Oggi come oggi, sarebbe immaginabile che un giovane scultore italiano potesse fare un simile percorso, ideare sculture per un camposanto ovvero essere chiamato a crearle? In un epoca in cui la gestione dei cimiteri come deposito temporaneo dei defunti ha neutralizzato, per non dire eliminato, il colloquio tra la vita e la morte? Questo non vuol dire che l’arte non si occupi più di questo tema centrale per l’uomo, ma certo non lo fa quasi più per il cimitero. Santachiara propone indifferentemente le sue figure femminili sia quali figure laiche sia come figure angeliche e, pur nella esibita sensualità, non si percepisce mai alcunché di voyeuristico. Con gli angelli della cappella Venturi alla Certosa prendono avvio le innumerevoli versioni delle ballerine, che in un circolo perfetto trovano la conclusione nella silente figura della Pace del monumento ai Caduti della Grande Guerra per la sua città natale che, come scrive lui stesso, rappresenta un paesaggio (veduto dall'alto) delle nostre campagne in estate, alle due del pomeriggio. Tutto è silenzioso. I grandi sono a riposare. In campagna, ben nascosti, ci sono solo i bambini. Il mondo è degli innocenti. Alta nel cielo la figura della pace, una ragazza normale, non divinizzata, sorveglia e sembra dire agli uomini “state buoni, non rovinate tutto”. Conclusione: questa opera vuole essere un augurio di pace.
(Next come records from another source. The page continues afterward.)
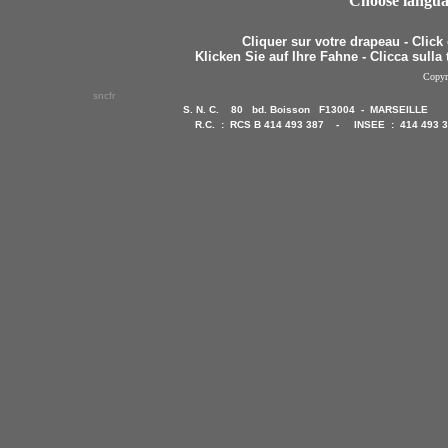
Choose langu
Cliquer sur votre drapeau - Click
Klicken Sie auf Ihre Fahne - Clicca sulla
Copyr
sncfr
S. N. C. 80 bd. Boisson F13004 - MARSEILLE
R.C. : RCS B 414 493 387 - INSEE : 414 493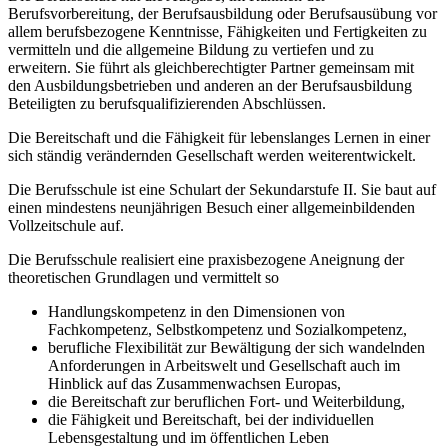
Berufsvorbereitung, der Berufsausbildung oder Berufsausübung vor
allem berufsbezogene Kenntnisse, Fähigkeiten und Fertigkeiten zu
vermitteln und die allgemeine Bildung zu vertiefen und zu
erweitern. Sie führt als gleichberechtigter Partner gemeinsam mit
den Ausbildungsbetrieben und anderen an der Berufsausbildung
Beteiligten zu berufsqualifizierenden Abschlüssen.
Die Bereitschaft und die Fähigkeit für lebenslanges Lernen in einer
sich ständig verändernden Gesellschaft werden weiterentwickelt.
Die Berufsschule ist eine Schulart der Sekundarstufe II. Sie baut auf
einen mindestens neunjährigen Besuch einer allgemeinbildenden
Vollzeitschule auf.
Die Berufsschule realisiert eine praxisbezogene Aneignung der
theoretischen Grundlagen und vermittelt so
Handlungskompetenz in den Dimensionen von
Fachkompetenz, Selbstkompetenz und Sozialkompetenz,
berufliche Flexibilität zur Bewältigung der sich wandelnden
Anforderungen in Arbeitswelt und Gesellschaft auch im
Hinblick auf das Zusammenwachsen Europas,
die Bereitschaft zur beruflichen Fort- und Weiterbildung,
die Fähigkeit und Bereitschaft, bei der individuellen
Lebensgestaltung und im öffentlichen Leben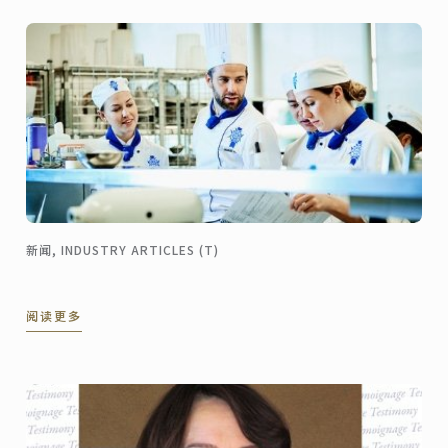
君）。
新闻, INDUSTRY ARTICLES (T)
阅读更多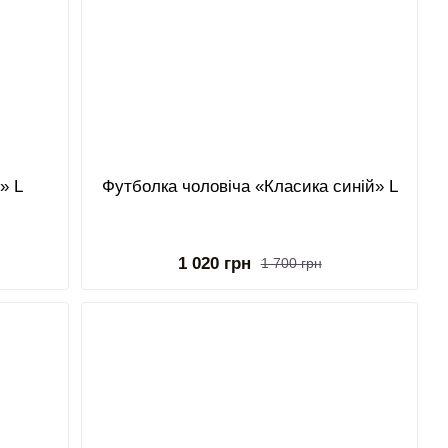
» L
Футболка чоловіча «Класика синій» L
1 020 грн
1 700 грн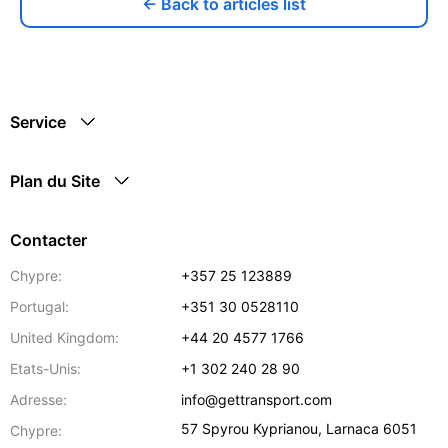
← Back to articles list
Service
Plan du Site
Contacter
Chypre:
+357 25 123889
Portugal:
+351 30 0528110
United Kingdom:
+44 20 4577 1766
Etats-Unis:
+1 302 240 28 90
Adresse:
info@gettransport.com
57 Spyrou Kyprianou
,
Larnaca
6051
Chypre: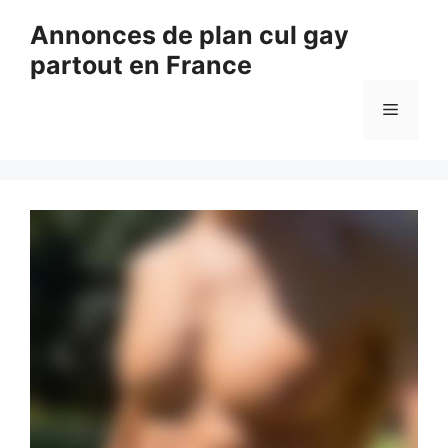
Aller
Annonces de plan cul gay
au
partout en France
contenu
Menu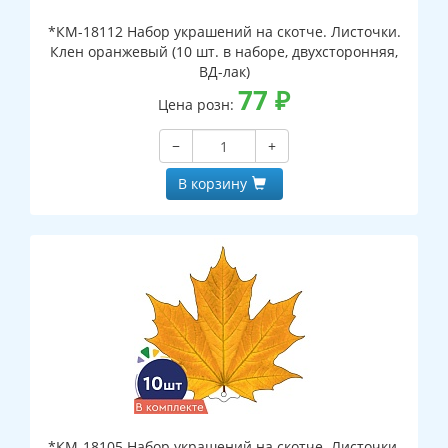
*КМ-18112 Набор украшений на скотче. Листочки.
Клен оранжевый (10 шт. в наборе, двухсторонняя,
ВД-лак)
77
₽
Цена розн:
−
+
В корзину
*КМ-18105 Набор украшений на скотче. Листочки.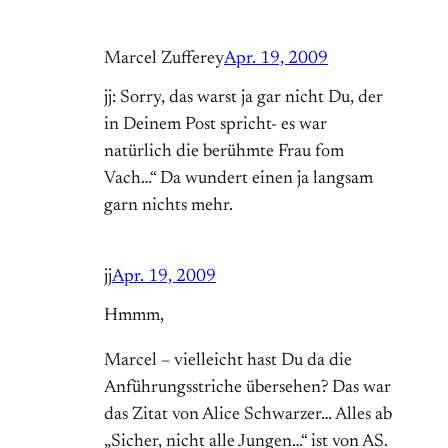
Marcel Zufferey
Apr. 19, 2009
jj: Sorry, das warst ja gar nicht Du, der
in Deinem Post spricht- es war
natürlich die berühmte Frau fom
Vach…“ Da wundert einen ja langsam
garn nichts mehr.
jj
Apr. 19, 2009
Hmmm,
Marcel – vielleicht hast Du da die
Anführungsstriche übersehen? Das war
das Zitat von Alice Schwarzer… Alles ab
„Sicher, nicht alle Jungen…“ ist von AS.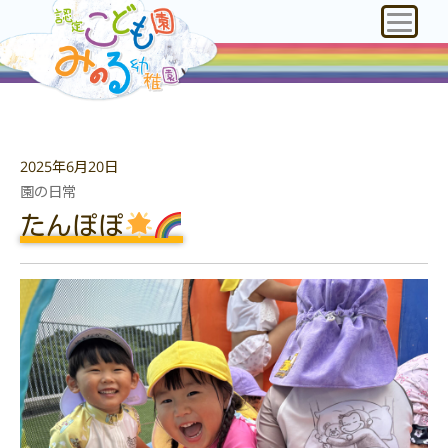
2025年6月20日
園の日常
たんぽぽ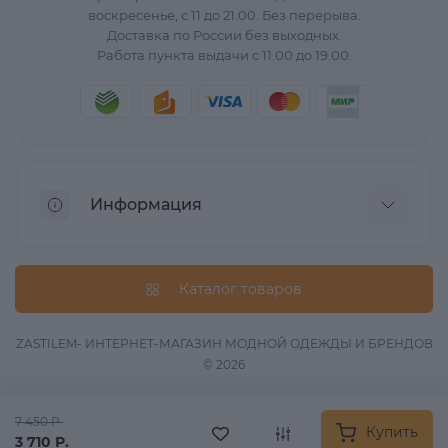
воскресенье, с 11 до 21.00. Без перерыва.
Доставка по России без выходных.
Работа пункта выдачи с 11.00 до 19.00.
Информация
О нас
Вопрос/Ответ
Каталог товаров
Информация о доставке
Оферта
ZASTILEM- ИНТЕРНЕТ-МАГАЗИН МОДНОЙ ОДЕЖДЫ И БРЕНДОВ
© 2026
Обработка данных
Связаться с нами
7 450 Р.
Возврат товара
Купить
3 710 Р.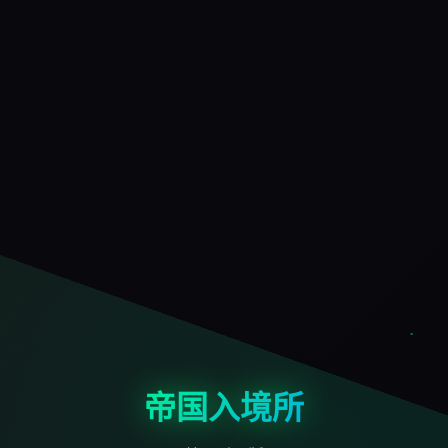
帝国入境所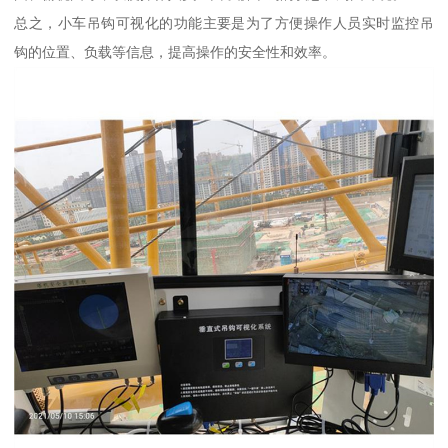
总之，小车吊钩可视化的功能主要是为了方便操作人员实时监控吊
钩的位置、负载等信息，提高操作的安全性和效率。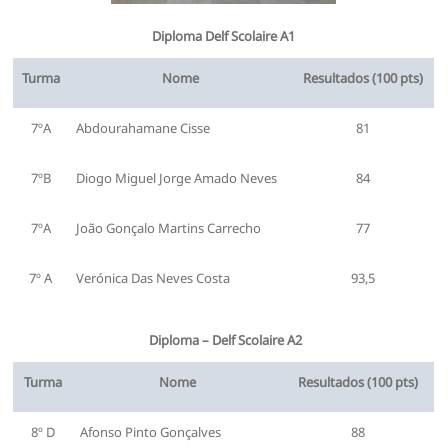
Diploma Delf Scolaire A1
Turma
Nome
Resultados (100 pts)
7ºA
Abdourahamane Cisse
81
7ºB
Diogo Miguel Jorge Amado Neves
84
7ºA
João Gonçalo Martins Carrecho
77
7º A
Verónica Das Neves Costa
93,5
Diploma – Delf Scolaire A2
Turma
Nome
Resultados (100 pts)
8º D
Afonso Pinto Gonçalves
88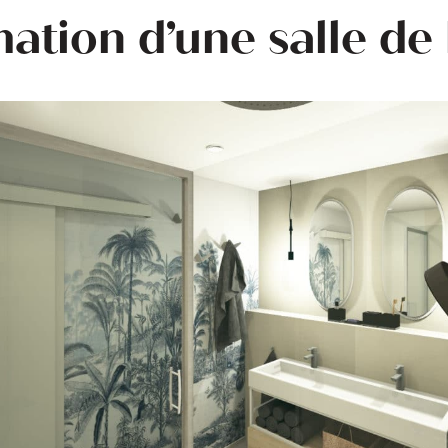
ation d’une salle de 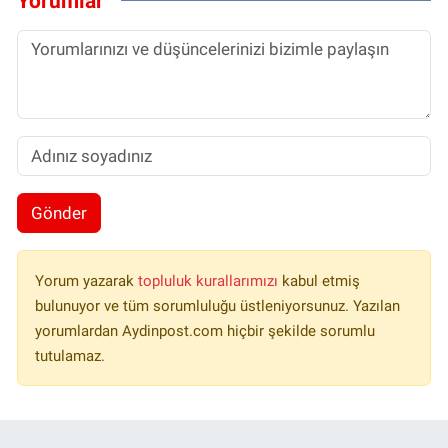
Yorumlar
Gönder
Yorum yazarak
topluluk kurallarımızı
kabul etmiş
bulunuyor ve tüm sorumluluğu üstleniyorsunuz. Yazılan
yorumlardan Aydinpost.com hiçbir şekilde sorumlu
tutulamaz.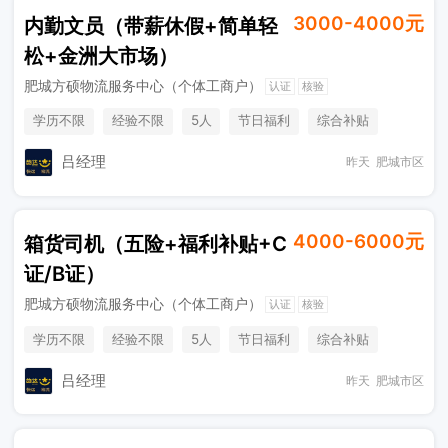
3000-4000元
内勤文员（带薪休假+简单轻
松+金洲大市场）
肥城方硕物流服务中心（个体工商户）
认证
核验
学历不限
经验不限
5人
节日福利
综合补贴
工作餐
吕经理
昨天
肥城市区
4000-6000元
箱货司机（五险+福利补贴+C
证/B证）
肥城方硕物流服务中心（个体工商户）
认证
核验
学历不限
经验不限
5人
节日福利
综合补贴
奖励计划
意外险
吕经理
昨天
肥城市区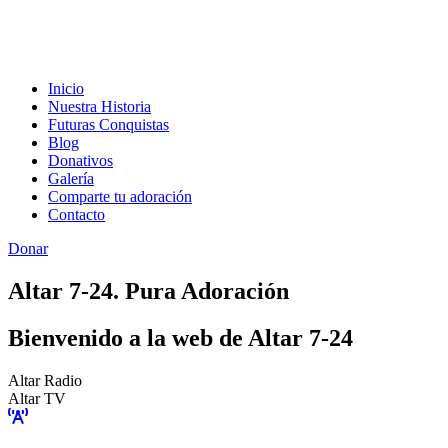
Inicio
Nuestra Historia
Futuras Conquistas
Blog
Donativos
Galería
Comparte tu adoración
Contacto
Donar
Altar 7-24. Pura Adoración
Bienvenido a la web de Altar 7-24
Altar Radio
Altar TV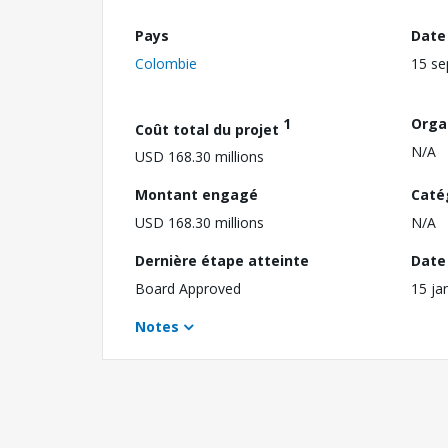
Pays
Date
Colombie
15 s
1
Orga
Coût total du projet
N/A
USD 168.30 millions
Montant engagé
Caté
USD 168.30 millions
N/A
Dernière étape atteinte
Date 
Board Approved
15 ja
Notes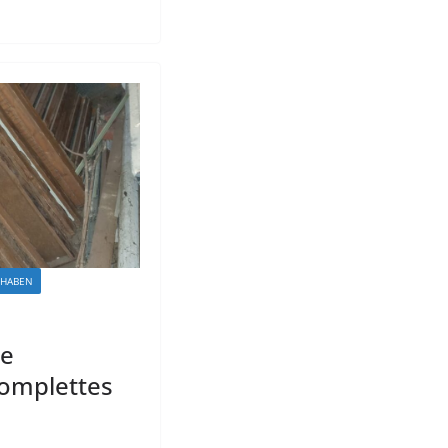
 HABEN
l
de
omplettes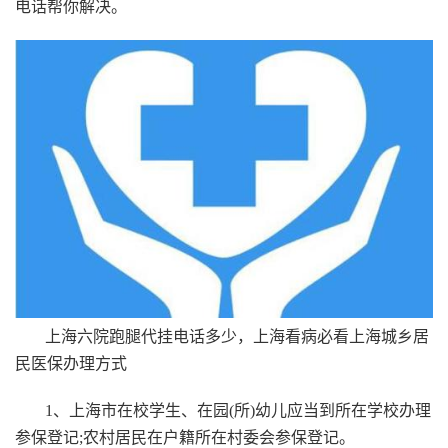
电话帮你解决。
上海六院跑腿代挂电话多少，上海看病必看上海城乡居
民医保办理方式
1、上海市在校学生、在园(所)幼儿应当到所在学校办理
参保登记;农村居民在户籍所在村委会参保登记。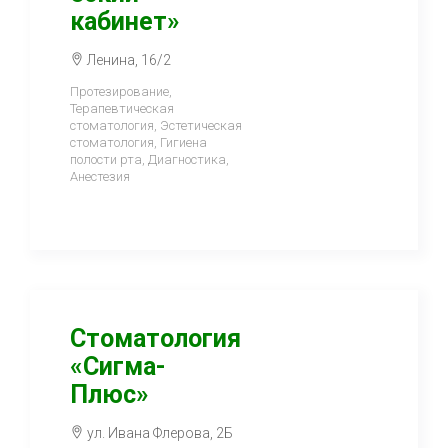
кабинет»
Ленина, 16/2
Протезирование,
Терапевтическая
стоматология, Эстетическая
стоматология, Гигиена
полости рта, Диагностика,
Анестезия
Стоматология
«Сигма-
Плюс»
ул. Ивана Флерова, 2Б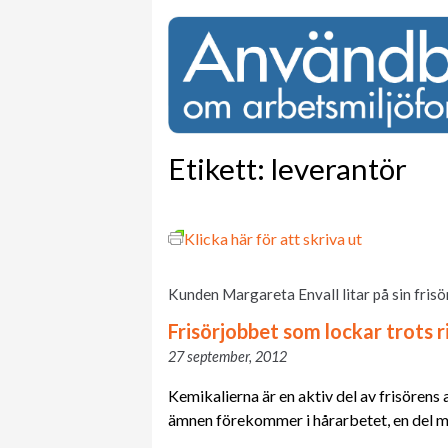
Etikett:
leverantör
Klicka här för att skriva ut
Kunden Margareta Envall litar på sin fris
Frisörjobbet som lockar trots r
27 september, 2012
Kemikalierna är en aktiv del av frisörens 
ämnen förekommer i hårarbetet, en del me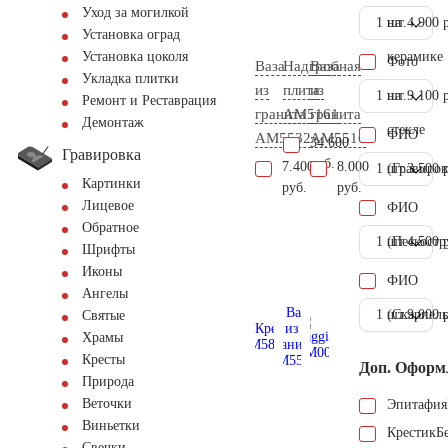
Уход за могилкой
1 шт.
на
4.900 
Установка оград
керамике
Установка цоколя
Фото
Ваза
Надгробная
Ваза
Укладка плитки
из
плита
из
1 шт.
на
9.100 
Ремонт и Реставрация
гранита
AM5161
гранита
Демонтаж
стекле
ФИО
AM5532
AM5516
34.600
Гравировка
руб.
7.400
8.000
1 шт.
(Гравиров
3.500 
Картинки
руб.
руб.
Лицевое
ФИО
Обратное
1 шт.
(Пескостр
4.500 
Шрифты
Иконы
ФИО
Ангелы
1 шт.
(Скарпель
9.000 
Святые
Храмы
Кресты
Доп. Оформ
Природа
Веточки
Эпитафия
Виньетки
Крестик
Б
Свечки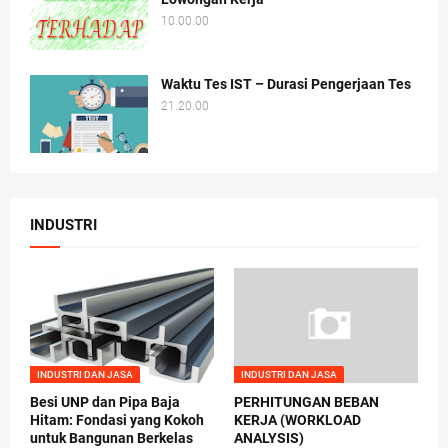
10.00.00
Waktu Tes IST – Durasi Pengerjaan Tes
21.20.00
INDUSTRI
INDUSTRI DAN JASA
INDUSTRI DAN JASA
Besi UNP dan Pipa Baja
PERHITUNGAN BEBAN
Hitam: Fondasi yang Kokoh
KERJA (WORKLOAD
untuk Bangunan Berkelas
ANALYSIS)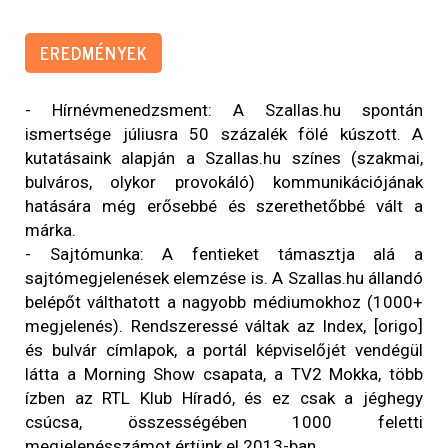
EREDMÉNYEK
- Hírnévmenedzsment: A Szallas.hu spontán
ismertsége júliusra 50 százalék fölé kúszott. A
kutatásaink alapján a Szallas.hu színes (szakmai,
bulváros, olykor provokáló) kommunikációjának
hatására még erősebbé és szerethetőbbé vált a
márka.
- Sajtómunka: A fentieket támasztja alá a
sajtómegjelenések elemzése is. A Szallas.hu állandó
belépőt válthatott a nagyobb médiumokhoz (1000+
megjelenés). Rendszeressé váltak az Index, [origo]
és bulvár címlapok, a portál képviselőjét vendégül
látta a Morning Show csapata, a TV2 Mokka, több
ízben az RTL Klub Híradó, és ez csak a jéghegy
csúcsa, összességében 1000 feletti
megjelenésszámot értünk el 2013-ban.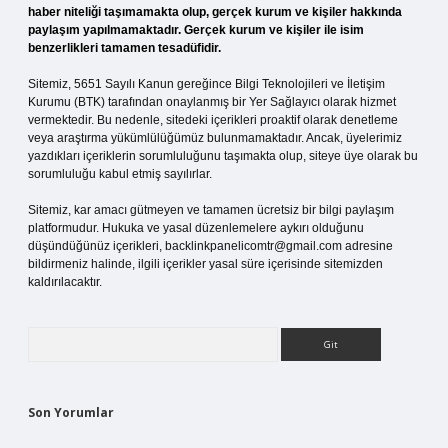
haber niteliği taşımamakta olup, gerçek kurum ve kişiler hakkında
paylaşım yapılmamaktadır. Gerçek kurum ve kişiler ile isim
benzerlikleri tamamen tesadüfidir.
Sitemiz, 5651 Sayılı Kanun gereğince Bilgi Teknolojileri ve İletişim
Kurumu (BTK) tarafından onaylanmış bir Yer Sağlayıcı olarak hizmet
vermektedir. Bu nedenle, sitedeki içerikleri proaktif olarak denetleme
veya araştırma yükümlülüğümüz bulunmamaktadır. Ancak, üyelerimiz
yazdıkları içeriklerin sorumluluğunu taşımakta olup, siteye üye olarak bu
sorumluluğu kabul etmiş sayılırlar.
Sitemiz, kar amacı gütmeyen ve tamamen ücretsiz bir bilgi paylaşım
platformudur. Hukuka ve yasal düzenlemelere aykırı olduğunu
düşündüğünüz içerikleri,
backlinkpanelicomtr@gmail.com
adresine
bildirmeniz halinde, ilgili içerikler yasal süre içerisinde sitemizden
kaldırılacaktır.
Arama
Son Yorumlar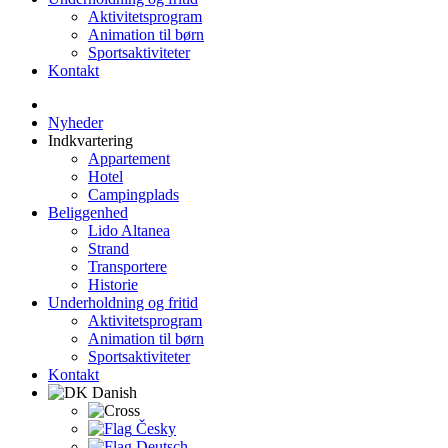
Aktivitetsprogram
Animation til børn
Sportsaktiviteter
Kontakt
Nyheder
Indkvartering
Appartement
Hotel
Campingplads
Beliggenhed
Lido Altanea
Strand
Transportere
Historie
Underholdning og fritid
Aktivitetsprogram
Animation til børn
Sportsaktiviteter
Kontakt
Danish
Česky
Deutsch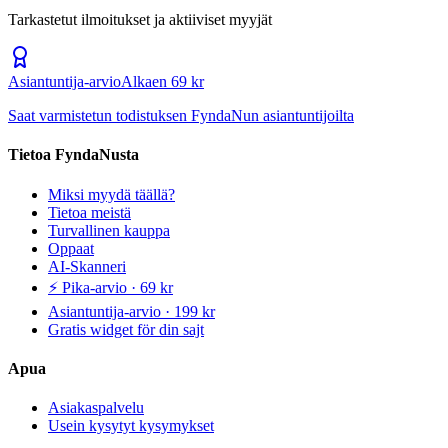
Tarkastetut ilmoitukset ja aktiiviset myyjät
Asiantuntija-arvio
Alkaen 69 kr
Saat varmistetun todistuksen FyndaNun asiantuntijoilta
Tietoa FyndaNusta
Miksi myydä täällä?
Tietoa meistä
Turvallinen kauppa
Oppaat
AI-Skanneri
⚡ Pika-arvio · 69 kr
Asiantuntija-arvio · 199 kr
Gratis widget för din sajt
Apua
Asiakaspalvelu
Usein kysytyt kysymykset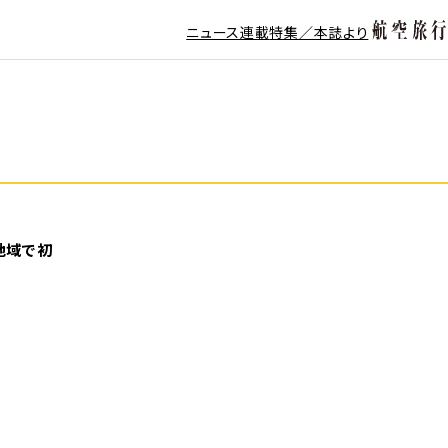
ニュース
連載
特集／本誌より
地域で初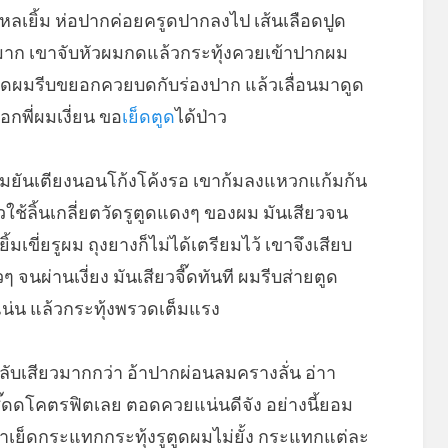
ๆ ไหลเยิ้ม ห่อปากค่อยครูดปากลงไป เส้นเลือดปูด
าก เขาจับหัวผมกดแล้วกระทุ้งควยเข้าปากผม
ซี๊ดดผมรีบขยอกควยบดกับร่องปาก แล้วเลื่อนมาดูด
กพี่ผมเงี่ยน ขอ
เย็ดตูด
ได้ป่าว
อผมยันเตียงนอนโก้งโค้งรอ เขาก้มลงแหวกแก้มก้น
ใช้ลิ้นเกลี่ยตวัดรูตูดแดงๆ ของผม มันเสียวจน
ิ้มเขี่ยรูผม ถุงยางก็ไม่ได้เตรียมไว้ เขาจึงเสียบ
นผ่านเงี่ยง มันเสียวจี๊ดทันที ผมรีบส่ายตูด
น่น แล้วกระทุ้งพรวดเต็มแรง
กลับเสียวมากกว่า อ้าปากผ่อนลมครางลั่น อ่าา
ี๊ดดโคตรฟิตเลย ตอดควยแน่นดีจัง อย่างนี้ยอม
ำเย็ดกระแทกกระทุ้งรูตูดผมไม่ยั้ง กระแทกแต่ละ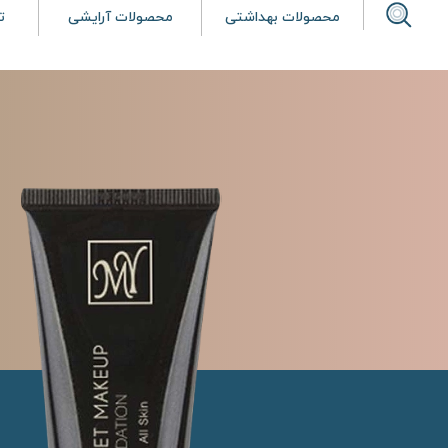
محصولات بهداشتی
محصولات آرایشی
ت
L'altorilievo viene consegnato pochi mesi prima della morte, divenendo il suo testamento spirituale.

Bettina Duerr, Matilde Santachiara
Ottobre 2012

Bibliografia: G. Ruggeri, La morte, la carne e il Diabolik di Santachiara, Ed. Galleria Padania, Reggiolo, 1980; F. Canova (a cura di) Carlo Santachiara, nel Paese delle Meraviglie. Viaggio a fumetti nell'Emilia Romagna, catalogo della mostra, Comune di Reggiolo, 1995; A. Baccilieri, Carlo Santachiara, sculture a memoria, Bologna, Compositori, 2002; R. Martorelli (a cura di), La Certosa di Bologna, un libro aperto sulla storia, catalogo della mostra, Bologna Tipografia Moderna, 2009; B. Buscaroli, R. Martorelli (a cura di), Luce sulle Tenebre, tesori preziosi e nascosti dalla Certosa di Bologna,catalogo della mostra, Bologna, Bononia University Press, 2010.